◆ **Action item**: Find each line of the entries with the string "Découvrir", please, and copy it.

- - - -

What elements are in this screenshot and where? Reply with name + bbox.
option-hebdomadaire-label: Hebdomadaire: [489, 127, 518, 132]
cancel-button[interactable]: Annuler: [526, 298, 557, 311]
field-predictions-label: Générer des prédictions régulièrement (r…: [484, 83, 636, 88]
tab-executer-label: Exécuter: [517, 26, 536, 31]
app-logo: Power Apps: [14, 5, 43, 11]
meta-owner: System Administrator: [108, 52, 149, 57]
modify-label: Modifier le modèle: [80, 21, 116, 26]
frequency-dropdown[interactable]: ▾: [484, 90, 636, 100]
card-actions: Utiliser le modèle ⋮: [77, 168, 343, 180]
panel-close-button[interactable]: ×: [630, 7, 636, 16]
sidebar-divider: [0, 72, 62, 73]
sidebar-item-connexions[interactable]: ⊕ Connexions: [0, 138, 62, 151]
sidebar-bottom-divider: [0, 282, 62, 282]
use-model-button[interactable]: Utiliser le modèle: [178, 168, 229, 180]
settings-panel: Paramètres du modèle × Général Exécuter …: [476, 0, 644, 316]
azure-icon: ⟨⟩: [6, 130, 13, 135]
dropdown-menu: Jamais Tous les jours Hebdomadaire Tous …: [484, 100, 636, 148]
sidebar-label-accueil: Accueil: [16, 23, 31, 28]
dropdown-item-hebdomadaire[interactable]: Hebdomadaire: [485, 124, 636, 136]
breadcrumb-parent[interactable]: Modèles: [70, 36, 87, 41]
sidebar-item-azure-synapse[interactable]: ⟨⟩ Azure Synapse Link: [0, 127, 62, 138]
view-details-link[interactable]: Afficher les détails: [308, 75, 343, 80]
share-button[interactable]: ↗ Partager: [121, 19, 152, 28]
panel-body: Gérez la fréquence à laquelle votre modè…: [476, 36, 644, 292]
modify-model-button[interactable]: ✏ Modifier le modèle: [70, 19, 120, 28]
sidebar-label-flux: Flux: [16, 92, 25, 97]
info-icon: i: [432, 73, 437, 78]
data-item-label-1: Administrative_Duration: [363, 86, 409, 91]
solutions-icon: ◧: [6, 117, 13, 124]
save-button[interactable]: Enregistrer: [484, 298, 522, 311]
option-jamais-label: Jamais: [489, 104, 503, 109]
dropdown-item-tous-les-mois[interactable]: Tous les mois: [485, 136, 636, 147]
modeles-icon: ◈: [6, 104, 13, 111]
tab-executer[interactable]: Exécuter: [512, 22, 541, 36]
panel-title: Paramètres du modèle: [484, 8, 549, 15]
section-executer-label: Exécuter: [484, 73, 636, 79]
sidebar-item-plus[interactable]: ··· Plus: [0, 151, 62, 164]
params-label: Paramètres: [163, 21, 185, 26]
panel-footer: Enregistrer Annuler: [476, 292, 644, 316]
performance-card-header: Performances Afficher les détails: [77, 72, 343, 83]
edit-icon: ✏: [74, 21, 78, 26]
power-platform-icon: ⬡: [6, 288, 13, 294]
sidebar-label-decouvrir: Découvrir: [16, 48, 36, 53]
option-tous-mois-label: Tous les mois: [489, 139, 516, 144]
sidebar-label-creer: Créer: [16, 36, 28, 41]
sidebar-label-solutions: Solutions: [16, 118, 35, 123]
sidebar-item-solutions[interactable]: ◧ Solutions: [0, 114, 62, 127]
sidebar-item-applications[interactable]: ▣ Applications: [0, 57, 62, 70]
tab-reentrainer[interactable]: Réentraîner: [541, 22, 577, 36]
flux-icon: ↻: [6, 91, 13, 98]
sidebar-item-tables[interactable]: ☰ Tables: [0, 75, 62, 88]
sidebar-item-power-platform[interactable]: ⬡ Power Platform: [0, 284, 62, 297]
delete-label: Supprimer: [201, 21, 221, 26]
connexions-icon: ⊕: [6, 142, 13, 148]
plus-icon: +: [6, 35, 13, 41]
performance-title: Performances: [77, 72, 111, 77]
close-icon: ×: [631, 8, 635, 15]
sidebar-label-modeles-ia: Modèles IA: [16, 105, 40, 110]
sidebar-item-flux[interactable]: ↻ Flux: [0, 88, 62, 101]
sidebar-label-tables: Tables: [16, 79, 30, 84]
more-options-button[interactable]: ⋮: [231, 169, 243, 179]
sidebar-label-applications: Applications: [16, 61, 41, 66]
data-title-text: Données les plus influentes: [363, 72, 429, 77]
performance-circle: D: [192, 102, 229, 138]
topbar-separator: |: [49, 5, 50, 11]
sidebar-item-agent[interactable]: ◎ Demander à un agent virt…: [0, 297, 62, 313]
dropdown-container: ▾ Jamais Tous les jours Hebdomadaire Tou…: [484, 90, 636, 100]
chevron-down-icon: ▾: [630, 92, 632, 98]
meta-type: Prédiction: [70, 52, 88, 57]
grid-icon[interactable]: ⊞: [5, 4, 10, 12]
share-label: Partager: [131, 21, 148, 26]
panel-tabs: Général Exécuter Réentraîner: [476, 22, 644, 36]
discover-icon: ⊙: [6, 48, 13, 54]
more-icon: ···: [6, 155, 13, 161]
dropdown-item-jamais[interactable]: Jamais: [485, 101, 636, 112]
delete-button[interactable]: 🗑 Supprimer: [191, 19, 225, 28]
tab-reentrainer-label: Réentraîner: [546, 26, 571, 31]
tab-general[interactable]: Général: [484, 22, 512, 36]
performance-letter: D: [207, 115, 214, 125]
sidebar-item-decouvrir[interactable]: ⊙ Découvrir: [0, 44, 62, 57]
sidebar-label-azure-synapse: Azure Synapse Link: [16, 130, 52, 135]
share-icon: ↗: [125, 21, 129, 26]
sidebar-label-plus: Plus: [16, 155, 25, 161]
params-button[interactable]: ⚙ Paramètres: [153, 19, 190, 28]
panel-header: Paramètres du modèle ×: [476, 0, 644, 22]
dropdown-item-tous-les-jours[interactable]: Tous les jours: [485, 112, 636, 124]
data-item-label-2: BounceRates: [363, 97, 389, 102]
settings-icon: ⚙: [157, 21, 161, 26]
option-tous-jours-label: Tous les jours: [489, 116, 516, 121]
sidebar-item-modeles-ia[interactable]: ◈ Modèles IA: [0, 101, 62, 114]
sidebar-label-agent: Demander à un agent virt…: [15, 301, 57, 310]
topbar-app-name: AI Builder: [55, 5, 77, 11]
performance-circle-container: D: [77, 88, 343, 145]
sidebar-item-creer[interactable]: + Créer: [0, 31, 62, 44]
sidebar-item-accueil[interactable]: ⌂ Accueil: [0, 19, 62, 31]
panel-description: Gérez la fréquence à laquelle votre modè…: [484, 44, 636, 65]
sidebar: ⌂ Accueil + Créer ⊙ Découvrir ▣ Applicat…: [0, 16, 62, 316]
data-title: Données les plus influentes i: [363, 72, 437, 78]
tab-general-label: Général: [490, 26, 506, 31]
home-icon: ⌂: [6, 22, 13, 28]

- - - -

◆ **Answer for the task**:
sidebar-label-decouvrir: Découvrir: [16, 48, 36, 53]
sidebar-item-decouvrir[interactable]: ⊙ Découvrir: [0, 44, 62, 57]
sidebar: ⌂ Accueil + Créer ⊙ Découvrir ▣ Applicat…: [0, 16, 62, 316]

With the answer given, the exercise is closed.